Uncertainty Sampling:

As the name suggests, uncertainty sampling is a strategy that involves selecting a set of unlabeled elements taken from a region of the feature space where the model is unsure how to classify them. As shown in Figure 2, these are the elements closest to the decision boundary.

Diversity Sampling:

Often, data bias arises from the overrepresentation of certain types of data. For instance, if we consider classifying images of different animal species and there are many images of one species but few of another because the photos were taken in a region where the latter species is less common, the model will learn a lot about the overrepresented species and little about the others.

Diversity sampling addresses the issue of data that the algorithm is not familiar with, scarce data, or data that occurs less frequently but is crucial in many problems to balance the data the algorithm is trained on and gains knowledge from.

The correct labeling of these data will help the model accurately predict the label of data with similar characteristics in the next iteration.

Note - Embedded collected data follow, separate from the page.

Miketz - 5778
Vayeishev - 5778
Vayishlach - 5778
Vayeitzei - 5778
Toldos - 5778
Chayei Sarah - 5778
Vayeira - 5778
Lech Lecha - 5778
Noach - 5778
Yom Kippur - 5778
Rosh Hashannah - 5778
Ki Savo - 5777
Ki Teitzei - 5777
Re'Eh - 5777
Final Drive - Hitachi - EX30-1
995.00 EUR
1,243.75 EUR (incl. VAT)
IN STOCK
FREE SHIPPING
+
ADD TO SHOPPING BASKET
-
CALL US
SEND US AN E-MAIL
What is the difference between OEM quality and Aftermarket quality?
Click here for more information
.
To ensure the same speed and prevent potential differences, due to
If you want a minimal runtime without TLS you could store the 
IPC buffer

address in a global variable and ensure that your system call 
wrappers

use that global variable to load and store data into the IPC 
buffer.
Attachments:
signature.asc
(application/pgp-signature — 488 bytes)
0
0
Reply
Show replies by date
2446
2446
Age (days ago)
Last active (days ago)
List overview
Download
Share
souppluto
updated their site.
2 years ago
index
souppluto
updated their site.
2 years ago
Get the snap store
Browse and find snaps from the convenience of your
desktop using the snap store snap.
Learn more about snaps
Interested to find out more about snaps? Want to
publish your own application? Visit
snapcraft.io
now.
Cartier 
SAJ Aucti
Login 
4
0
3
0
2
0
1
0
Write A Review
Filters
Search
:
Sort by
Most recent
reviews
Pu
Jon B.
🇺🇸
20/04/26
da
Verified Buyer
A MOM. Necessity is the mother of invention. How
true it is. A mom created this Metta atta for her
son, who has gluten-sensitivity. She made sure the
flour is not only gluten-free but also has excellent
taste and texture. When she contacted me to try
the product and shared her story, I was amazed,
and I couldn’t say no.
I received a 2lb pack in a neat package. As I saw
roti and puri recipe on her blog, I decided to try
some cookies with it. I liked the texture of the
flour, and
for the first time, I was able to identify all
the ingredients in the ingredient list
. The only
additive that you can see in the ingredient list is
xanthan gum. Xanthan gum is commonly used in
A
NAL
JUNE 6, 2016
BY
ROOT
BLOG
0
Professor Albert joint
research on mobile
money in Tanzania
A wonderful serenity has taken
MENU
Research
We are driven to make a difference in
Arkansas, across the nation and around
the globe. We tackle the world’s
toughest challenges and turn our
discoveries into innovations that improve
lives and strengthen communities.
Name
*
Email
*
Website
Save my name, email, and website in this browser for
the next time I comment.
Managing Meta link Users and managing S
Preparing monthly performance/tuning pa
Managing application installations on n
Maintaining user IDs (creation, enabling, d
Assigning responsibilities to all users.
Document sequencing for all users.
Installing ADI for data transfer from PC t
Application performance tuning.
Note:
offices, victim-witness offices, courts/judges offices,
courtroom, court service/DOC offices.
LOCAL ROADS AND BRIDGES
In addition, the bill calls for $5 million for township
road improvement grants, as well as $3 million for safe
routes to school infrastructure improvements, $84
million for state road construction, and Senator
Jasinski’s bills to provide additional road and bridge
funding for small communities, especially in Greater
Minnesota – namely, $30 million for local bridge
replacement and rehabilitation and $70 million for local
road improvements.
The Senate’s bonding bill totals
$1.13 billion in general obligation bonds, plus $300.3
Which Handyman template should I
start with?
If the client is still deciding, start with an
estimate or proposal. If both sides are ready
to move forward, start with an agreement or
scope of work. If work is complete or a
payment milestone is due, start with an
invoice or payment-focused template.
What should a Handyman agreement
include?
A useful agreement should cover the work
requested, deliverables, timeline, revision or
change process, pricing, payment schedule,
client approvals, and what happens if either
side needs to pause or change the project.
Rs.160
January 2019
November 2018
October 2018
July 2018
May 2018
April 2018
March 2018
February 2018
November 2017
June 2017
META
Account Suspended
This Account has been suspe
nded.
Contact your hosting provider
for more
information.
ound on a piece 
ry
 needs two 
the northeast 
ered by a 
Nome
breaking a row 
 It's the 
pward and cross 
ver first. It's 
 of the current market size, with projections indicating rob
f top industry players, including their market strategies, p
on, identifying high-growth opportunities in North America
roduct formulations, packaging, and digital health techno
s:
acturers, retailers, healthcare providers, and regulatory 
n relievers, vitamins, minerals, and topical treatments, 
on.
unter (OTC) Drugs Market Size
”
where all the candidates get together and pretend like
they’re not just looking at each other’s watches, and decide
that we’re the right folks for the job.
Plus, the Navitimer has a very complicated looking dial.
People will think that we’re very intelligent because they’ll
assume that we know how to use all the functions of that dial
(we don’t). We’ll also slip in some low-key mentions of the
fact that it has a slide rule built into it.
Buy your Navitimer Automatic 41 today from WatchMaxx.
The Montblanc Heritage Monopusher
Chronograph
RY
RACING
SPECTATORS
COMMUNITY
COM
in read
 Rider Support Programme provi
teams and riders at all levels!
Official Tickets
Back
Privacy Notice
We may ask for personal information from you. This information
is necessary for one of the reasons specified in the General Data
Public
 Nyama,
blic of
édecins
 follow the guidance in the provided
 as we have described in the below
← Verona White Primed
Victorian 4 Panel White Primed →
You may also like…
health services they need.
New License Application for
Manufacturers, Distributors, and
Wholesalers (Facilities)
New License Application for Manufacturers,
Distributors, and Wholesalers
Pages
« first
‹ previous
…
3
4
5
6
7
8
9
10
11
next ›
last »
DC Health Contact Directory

Both strategies are combined to achieve sampling where the model has higher uncertainty that is also diverse (data unknown to the model in its current state).

Implementation

By combining the concepts of "Human-in-the-Loop" with the combined uncertainty and diversity sampling strategies, I have implemented a system that has successfully constructed datasets with high performance efficiently (in a few iteration steps), thus reducing the cost of dataset generation.

To have a performance comparison point for our system, I implemented a system that uses the "Human-in-the-Loop" strategy with random data selection for manual labeling. Both algorithms were run several times with the same datasets, and the average accuracy and F-measure were plotted, yielding the results shown in Figures 4 and 5.

Figure 4 shows that by labeling only 450 data points presented by our system for manual labeling, we achieve the same accuracy as labeling 1200 randomly selected data points, implying a reduction in dataset generation effort. A similar result is shown in Figure 5, which plots the average F-measure.

Conclusion

When facing a deep learning problem, we generally think about designing algorithms or models to solve it with the premise that the data are already given, that's what we have to work with, and we must improve and adjust the model based on them. This paradigm has changed in recent years, proposing to give more prominence to the data, improving their quality so that not only the model adjusts to the data, but also the data adjusts to the model.

Constructing a dataset with the right size, data quality, and correct labeling is a major challenge that AI-related projects must face, where the cost in terms of time and money is often high and can affect its viability.